Type : Monuments historiques

Eglise paroissiale Notre-Dame

Histoire : Selon l'abbé Barrère, Séguin, abbé de Saint-Pierre de Condom, aurait racheté l'église de Lannes à Raymond de Lavarnac (?) au 11e siècle. Durengues indique une mention de l'église de Lannes Vieille en 1259 dans la paroisse de la Fousserie : peut-être s'agissait-il d'un prieuré. L'édifice date du 13e siècle ; le choeur et la nef semblent avoir été édifiés en deux campagnes différentes. Une chapelle a été construite au nord vraisemblablement au 16e siècle. Les traces d'un escalier en vis subsistent dans le mur sud de la nef. Les murs ont été surélevés. D'importants travaux sont réalisés en 1875 : réfection de toutes les fenêtres, construction d'une nouvelle sacristie au nord remplaçant celle du sud démolie, pavement de la nef et du choeur, colonnes de l'arc triomphal. Le clocher est reconstruit en 1883 sous la direction de Léopold Payen, architecte du département, " tel qu'il était primitivement, avec les pierres vieilles qui pourront servir " ; d'importantes reprises sont visibles dans le mur nord.

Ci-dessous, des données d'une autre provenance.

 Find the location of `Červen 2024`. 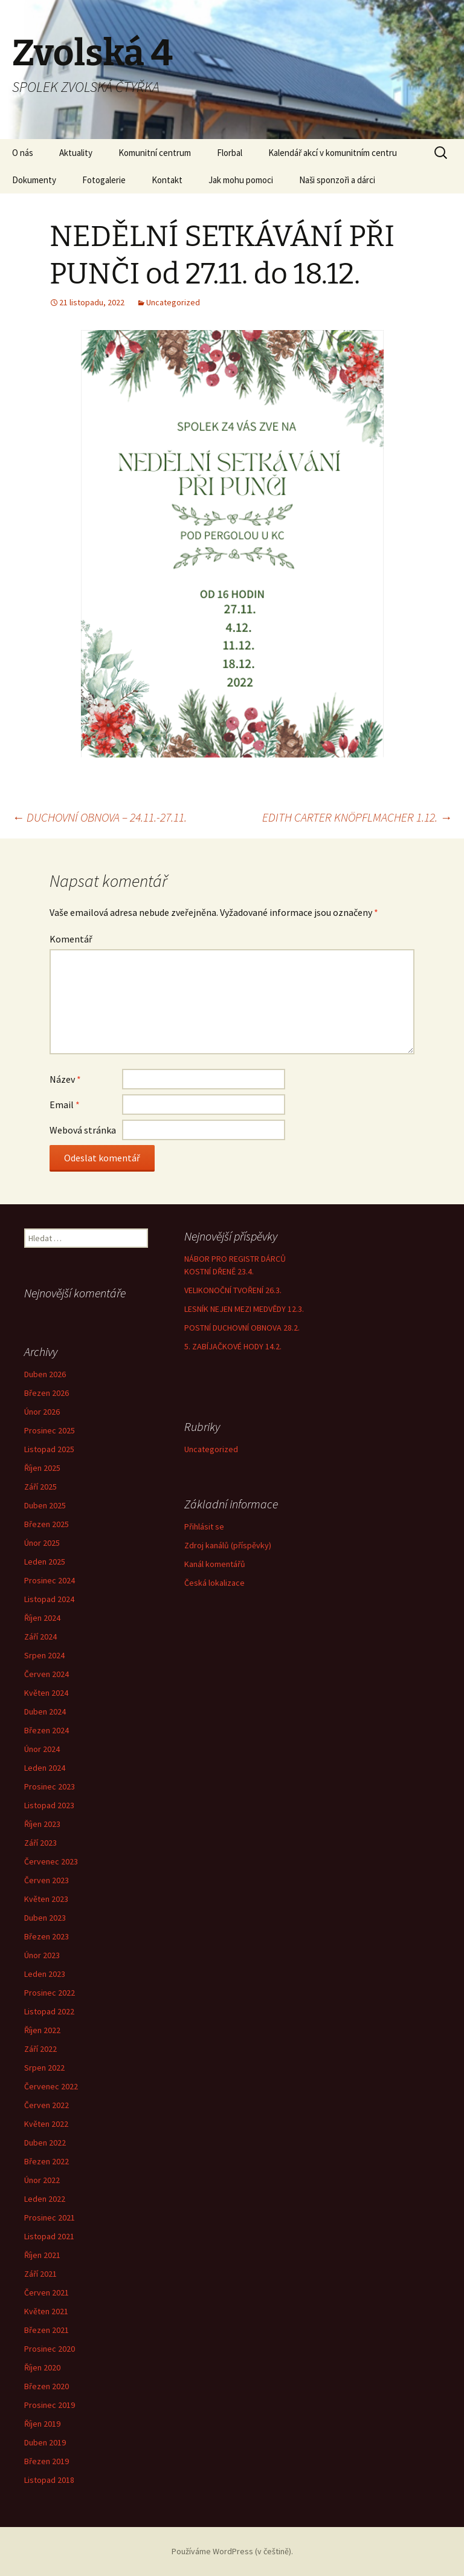 Červen 2024 is located at coordinates (46, 1674).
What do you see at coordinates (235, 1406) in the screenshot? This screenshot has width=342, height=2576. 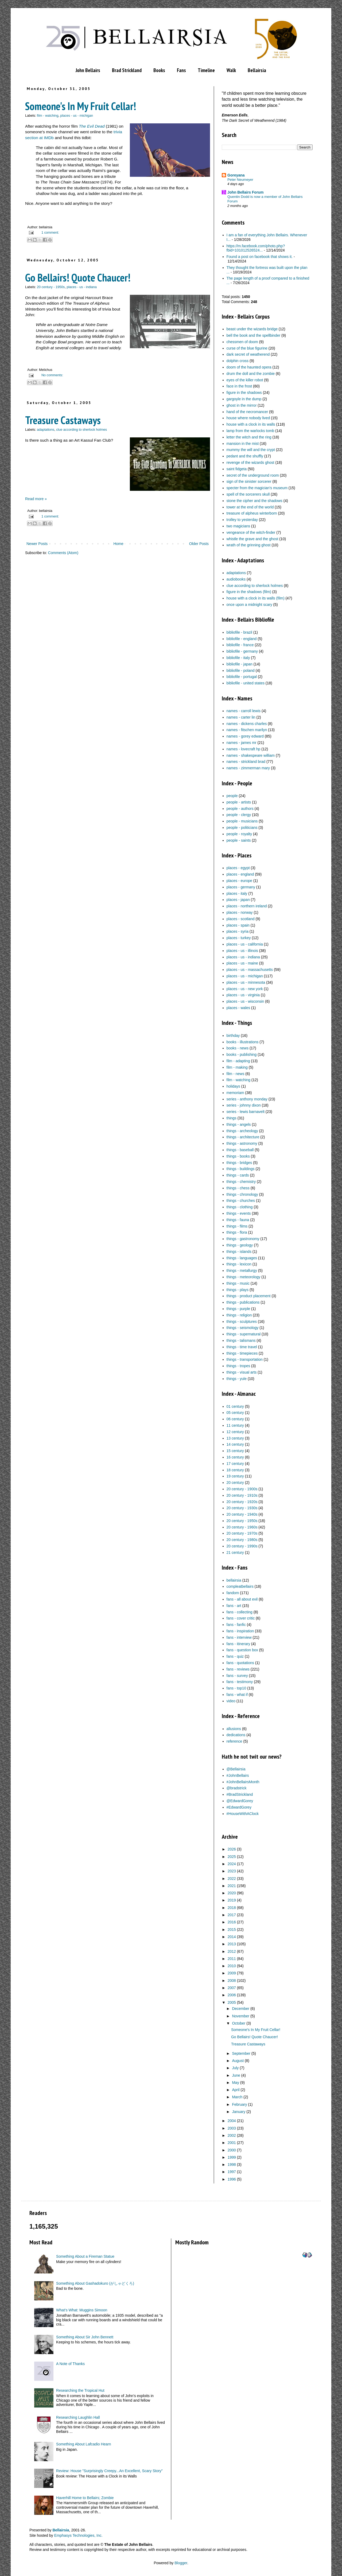 I see `01 century` at bounding box center [235, 1406].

Type : Inventaire général du patrimoine culturel
Epoque : 13e siècle ; 16e siècle ; 4e quart 19e siècle
Année de construction : 1883
Auteur(s) : Payen Léopold (architecte départemental)

Eglise paroissiale Saint-Jean-Baptiste

Histoire : Selon Marboutin, l'église est donnée à Saint-Sever par Guillaume Sanche de Gascogne à la fin du 10e siècle, mais au 12e siècle, la cure est à la nomination du prieur de Fonclair (Buzet-sur-Baïse) . L'édifice date de la fin du 12e ou du 13e siècle ; il est intégré aux fortifications du castrum de Villeneuve mentionné en 1259, et doté de salles hautes sur le choeur et sur la nef. A la fin du Moyen Age, de nouvelles salles hautes sont édifiées au-dessus des 1ères, avec chemin de ronde, créneaux et hourds si l'on en juge par la ligne de trous de boulins. A la fin du 16e ou au début du 17e siècle, la nef est voûtée, prenant une partie de la hauteur de la 1ère salle haute, et un 2e vaisseau est construit au sud de la nef, dont les voûtes sont peintes au 17e siècle. Un escalier est construit contre le mur est en 1880, et des contreforts sont ajoutés. L'élévation ouest est restaurée et le portail occidental refait en 1884, sous la direction de Casimir Laffitte, architecte de Mézin. Le clocher est restauré en 1901 par Adrien Barbé, entrepreneur à Mézin.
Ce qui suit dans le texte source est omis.